6. Conclusions and Future Work

In this article, the problem of cybersecurity configuration of products and systems has been tackled. In particular, the paper is focused on the compliance of those configurations with regard to cybersecurity policies. In order to confront this problem, the CyberSPL framework and its implementation is presented aligned with the five objectives presented. CyberSPL provides users with a set of tools for the definition and the maintenance of a catalogue of cybersecurity policies based on feature models. These policies are associated with different contexts of software products and systems related to cybersecurity to maintain a catalogue (OBJ1). CyberSPL enables the obtaining of the properties of the feature models (OBJ2). On the other hand, CyberSPL enables the automatic detection of configuration failures to validate with cybersecurity policies through the description of features of the different cybersecurity contexts (OBJ3). Moreover, it provides the diagnosis of configurations to isolate and identify the mistakes that cause the non-conformance of the cybersecurity policies (OBJ4). CyberSPL has been evaluated by presenting a catalogue of four real feature models related to a complex scenario encompassed of four different cybersecurity contexts, that is, the configuration of security options in the Linux kernel; the security settings of applications provided by Android SDK API level, the configuration of security channels in the Apache application server, and; the configuration of a Cipher Suite for the SSL/TLS protocol (OBJ5). Those models have been validated and automatic diagnosis capabilities have been also demonstrated fulfilling the defined objectives as described in the methodology Design Science.

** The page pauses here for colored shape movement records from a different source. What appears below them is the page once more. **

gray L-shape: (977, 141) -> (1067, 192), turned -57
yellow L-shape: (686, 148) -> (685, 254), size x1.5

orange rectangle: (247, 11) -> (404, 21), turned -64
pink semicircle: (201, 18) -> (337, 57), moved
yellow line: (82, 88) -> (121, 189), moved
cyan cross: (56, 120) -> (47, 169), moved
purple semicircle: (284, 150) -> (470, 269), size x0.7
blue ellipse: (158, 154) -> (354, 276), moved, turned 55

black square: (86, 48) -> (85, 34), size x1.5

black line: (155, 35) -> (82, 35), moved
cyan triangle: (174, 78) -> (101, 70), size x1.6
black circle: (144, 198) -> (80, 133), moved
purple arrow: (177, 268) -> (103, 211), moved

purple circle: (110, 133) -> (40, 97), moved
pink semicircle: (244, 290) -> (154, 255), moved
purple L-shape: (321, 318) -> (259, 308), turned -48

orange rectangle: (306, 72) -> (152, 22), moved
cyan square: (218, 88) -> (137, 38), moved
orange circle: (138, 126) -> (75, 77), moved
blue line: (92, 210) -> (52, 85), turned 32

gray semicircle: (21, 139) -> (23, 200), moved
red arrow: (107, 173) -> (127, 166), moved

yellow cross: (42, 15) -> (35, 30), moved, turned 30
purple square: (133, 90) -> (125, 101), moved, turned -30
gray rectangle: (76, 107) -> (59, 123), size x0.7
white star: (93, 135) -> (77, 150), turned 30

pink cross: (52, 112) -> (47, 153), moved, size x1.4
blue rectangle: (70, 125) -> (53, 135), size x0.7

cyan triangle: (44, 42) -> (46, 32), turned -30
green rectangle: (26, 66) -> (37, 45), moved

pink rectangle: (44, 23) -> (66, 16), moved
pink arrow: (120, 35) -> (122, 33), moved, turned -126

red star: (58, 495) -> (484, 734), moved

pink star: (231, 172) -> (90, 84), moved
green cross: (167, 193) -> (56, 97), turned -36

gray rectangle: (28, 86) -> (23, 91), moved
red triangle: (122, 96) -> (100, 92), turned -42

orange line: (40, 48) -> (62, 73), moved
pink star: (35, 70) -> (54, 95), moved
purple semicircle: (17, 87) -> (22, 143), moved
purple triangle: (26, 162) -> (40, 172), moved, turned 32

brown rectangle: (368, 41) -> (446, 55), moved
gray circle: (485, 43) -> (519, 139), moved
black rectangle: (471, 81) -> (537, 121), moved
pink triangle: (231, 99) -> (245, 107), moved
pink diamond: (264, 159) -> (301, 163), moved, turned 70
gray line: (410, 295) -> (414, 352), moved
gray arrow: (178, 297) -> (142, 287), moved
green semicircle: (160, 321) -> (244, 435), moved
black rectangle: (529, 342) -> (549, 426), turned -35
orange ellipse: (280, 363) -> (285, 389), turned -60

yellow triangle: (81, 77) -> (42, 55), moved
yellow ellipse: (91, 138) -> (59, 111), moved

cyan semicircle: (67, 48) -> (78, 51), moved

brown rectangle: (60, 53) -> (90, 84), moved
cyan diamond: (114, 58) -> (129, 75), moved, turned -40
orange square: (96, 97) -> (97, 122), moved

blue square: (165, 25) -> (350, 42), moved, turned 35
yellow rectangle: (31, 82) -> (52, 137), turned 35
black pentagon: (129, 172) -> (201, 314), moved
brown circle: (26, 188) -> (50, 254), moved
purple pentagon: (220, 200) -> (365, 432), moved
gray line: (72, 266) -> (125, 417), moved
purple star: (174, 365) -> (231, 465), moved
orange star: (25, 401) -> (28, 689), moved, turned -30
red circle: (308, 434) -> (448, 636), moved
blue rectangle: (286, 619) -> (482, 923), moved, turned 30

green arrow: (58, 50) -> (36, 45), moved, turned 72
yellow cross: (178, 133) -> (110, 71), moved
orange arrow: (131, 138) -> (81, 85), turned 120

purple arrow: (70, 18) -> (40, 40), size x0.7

In summary, the CyberSPL framework enables the verification of compliance with cybersecurity policies, and the analysis of product configurations, applications and services that participate. The use of CyberSPL facilitates an important advance in the automated management of cybersecurity policy compliance by cybersecurity managers taken into consideration the results obtained with the evaluation. Moreover, for operational development (DevOps) perspective, where ensuring and checking that a configuration is following the policy, the use of CyberSPL increases the alignment significantly between the development layer and the operational layer.

Furthermore, our work can be extended in two main directions: (1) to automatically update the feature models in accordance with technological advances or vulnerabilities that occur over time; (2) to maintain a register of the evolution of the feature models for each context, in order to allow more precise diagnosis when changes in cybersecurity policies occur.